Figure 3. Association of De Novo Variants with TD Is Confirmed in the TSAICG Cohort.

We next repeated the analyses in a non-overlapping cohort, ascertained and characterized by the TSAICG. De novo mutation rate per bp and theoretical mutation rate per child were calculated as in Figure 2. The TIC Genetics cohort is in red, TSAICG in green, the “Combined” TD cohort of TIC Genetics and TSAICG in purple, and the SSC control trios in blue. We compared the rate of de novo variants within the total callable exome with a one-sided rate ratio test (see Figure 2; Table 1). As in the TIC Genetics cohort, de novo LGD variants are elevated in TSAICG TD probands (p = 0.04) (A). De novo damaging variants as a group (LGD + Mis3) showed a trend toward enrichment in probands (p = 0.2). Again, FS indels occur at a substantially elevated rate (p = 0.02) (B). Neither synonymous de novo variants (p = 0.3; A) nor de novo in-frame indels (p = 0.4; B) showed any differences between TD and controls. Finally, we combined the TIC Genetics and TSAICG cohorts to obtain an overall estimate for de novo variant burden in TD (purple bars in A and B).

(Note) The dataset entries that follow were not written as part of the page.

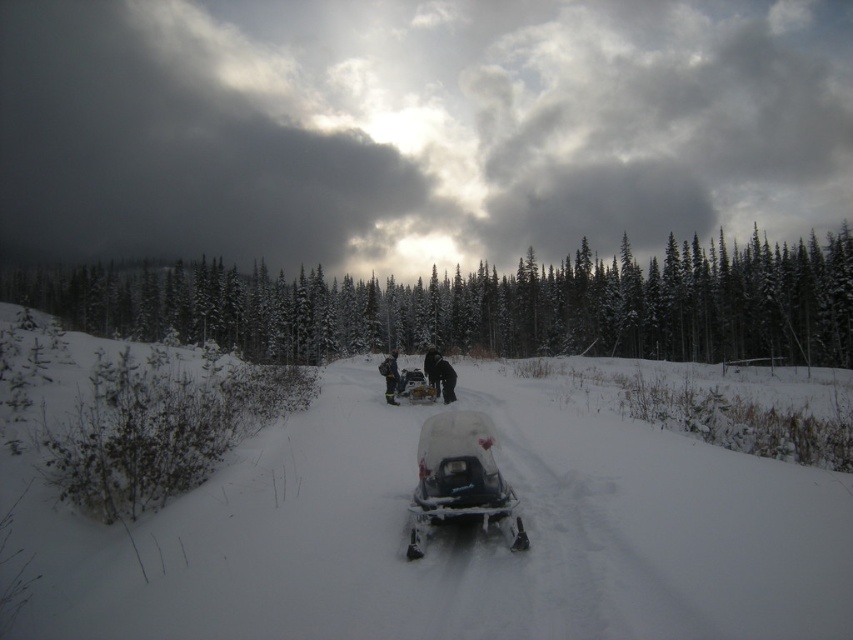 Looking at this image, is black fabric jacket at center wider than dark gray fabric backpack at center?

No.

Locate an element on the screen. The image size is (853, 640). black fabric jacket at center is located at coordinates (444, 378).

In the scene shown: Which of these two, white powdery snow at center or dark gray fabric backpack at center, stands shorter?

dark gray fabric backpack at center

Does white powdery snow at center have a smaller size compared to dark gray fabric backpack at center?

Incorrect, white powdery snow at center is not smaller in size than dark gray fabric backpack at center.

What do you see at coordinates (457, 536) in the screenshot? I see `white powdery snow at center` at bounding box center [457, 536].

The image size is (853, 640). What are the coordinates of `white powdery snow at center` in the screenshot? It's located at (457, 536).

Is point (482, 436) less distant than point (438, 378)?

Yes.

Is point (416, 516) positioned before point (433, 348)?

That is True.

Find the location of `white matte snowmobile at center`. white matte snowmobile at center is located at coordinates (460, 477). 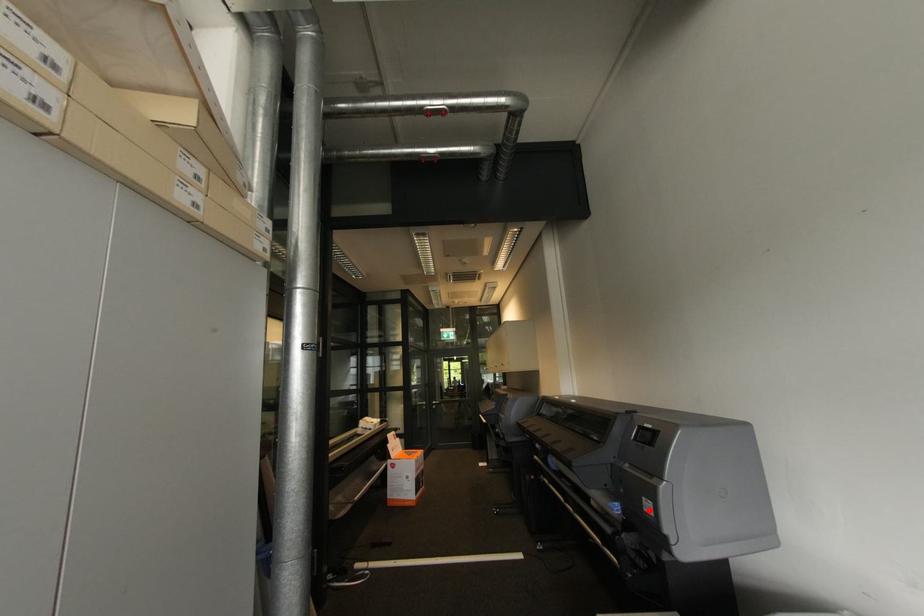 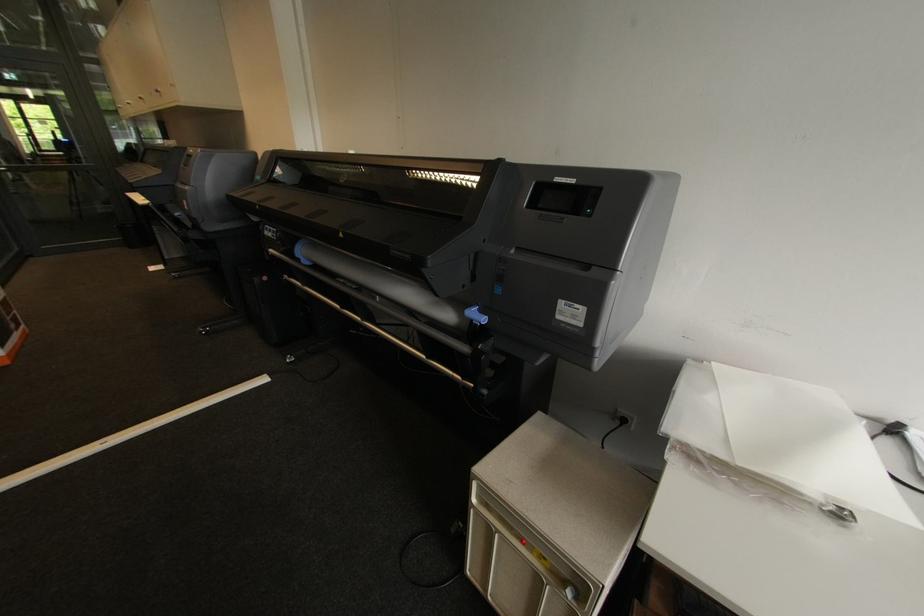 In the second image, find the point that corresponds to the highlighted location in the first image.

(563, 318)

De novo LGD variants are strongly associated with TD risk, occurring 2-fold more frequently in TD probands (RR 2.1, 95% CI 1.3–3.4, p = 0.004). De novo damaging variants (LGD + Mis3) are also associated (RR 1.3, 95% CI 1.1–1.5, p = 0.006). The distribution of de novo coding variants per individual in the TIC Genetics and TSAICG cohorts, as well as in the SSC siblings, follows an expected Poisson distribution (FigureS1). Mis3, missense variants predicted to be damaging by PolyPhen (Missense 3 or Mis3; PolyPhen2 [HDIV] score ≥ 0.957).